Birkholm described Republicans’ responses to accounts of trauma as extremely worrying. “What is happening right now is that all our congresspeople have some level of trauma, they had to evacuate the Capitol building and were not looking at how to take care of the mental health of those people,” she said. “This was traumatizing for Republicans and Democrats. But when we start acting from fear, we create more trauma.”
If the GOP was a friend of yours, you’d be concerned about her. If she was fabricating lies to justify behavior endangering the public, and was still expressing loyalty to a narcissistic abuser who encouraged her to enable heinous acts of violence, you’d be urging her to take a leave of absence from work, seek therapy and focus on herself for a bit.
But instead of pausing, reflecting and getting the help they need, many Republicans are doubling-down on the need to move on from the attacks, with Republicans like Rep. Devin Nunes of California blaming Ocasio-Cortez for being uncomfortable working alongside Sen. Ted Cruz, R-Texas, after he encouraged the attack on the Capitol by parroting the president’s lies, and Rep.

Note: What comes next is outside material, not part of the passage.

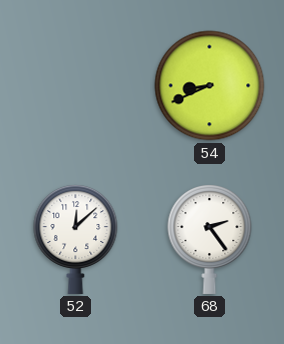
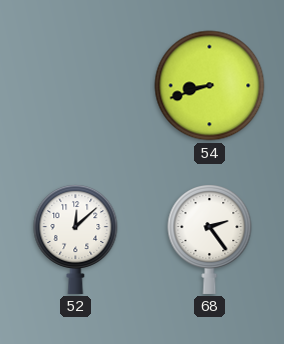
54: 8:41 -> 8:42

Chip Roy, R-Texas, having the audacity to demand that she apologize.
The part of Taylor Greene’s Feb. 4 speech in which she admitted that QAnon had led her astray was particularly alarming because it was coupled with a contradictory defense of the domestic terror threat: When she blamed QAnon for leading her to act on irrational falsehoods, in the same breath, she said the media “is just as guilty as QAnon of presenting truth and lies.” If Taylor Green truly believes that she was misled by an extremist group, why does she feel the need to defend it?
If the GOP was a friend of yours, you’d be concerned about her mental health.

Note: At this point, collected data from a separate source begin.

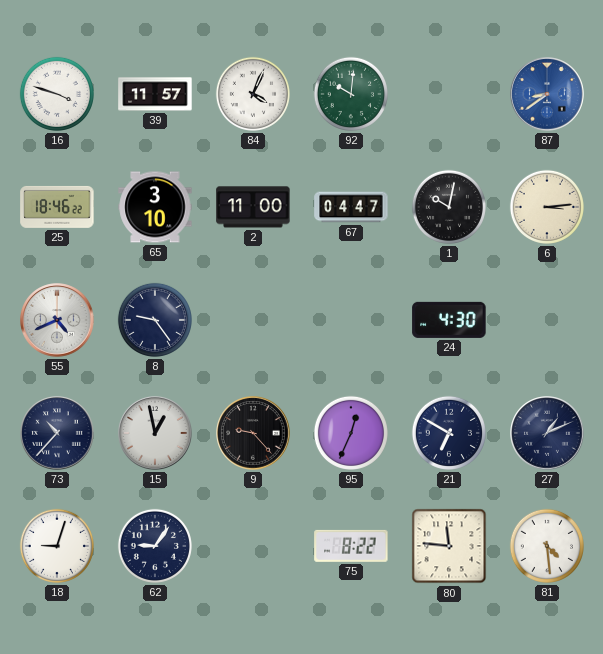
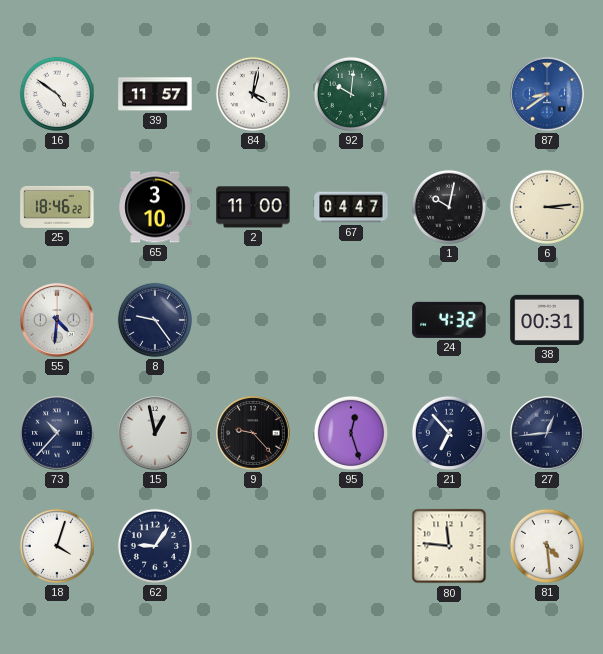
16: 3:48 -> 4:51
84: 4:04 -> 4:02
55: 4:41 -> 4:31
24: 4:30 -> 4:32
38: none -> 00:31
95: 12:34 -> 12:27
21: 6:50 -> 6:53
27: 1:11 -> 12:44
18: 9:03 -> 4:03
75: 8:22 -> none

This reminded Birkholm of a theory devised by the sex trafficking scholar and activist Ruchira Gupta, who researches the enablers of sex trafficking in India, and more specifically, those who, instead of escaping the brothel, stayed to run it. Gupta says that these women end up being enablers of a system because they’ve been ruptured by it.
“In the fear of not being consumed, we try to be the consumer,” Gupta said of these women. This sums up Taylor Green’s approach. She’s trying to win in a market where the only currency is fear. While Taylor Green won’t be sold anymore, she’s willing to be in charge of those who are.
While the hashtag for 9/11 attacks was #NeverForget, the Republican slogan for the domestic terror attack on the Capitol seems to be #NeverHappened. But just like 9/11, all of us saw the events Ocasio-Cortez recalled unfold before our eyes on live television, and we’ve seen several accounts and videos confirming the events since.
Trauma doesn’t have to be filmed to be believed, but in the case of the Capitol riots, we have the receipts. Bafflingly, however, a group of people within the Republican Party is denying what the entire world already knows to be true: World leaders, even the conservative ones, have already made statements about it, and it’s already in the public record.
To deny the accounts of those who survived the Capitol riots is akin to denying the stories of survivors of the Titanic because they didn’t sink with the ship. It’s absurd."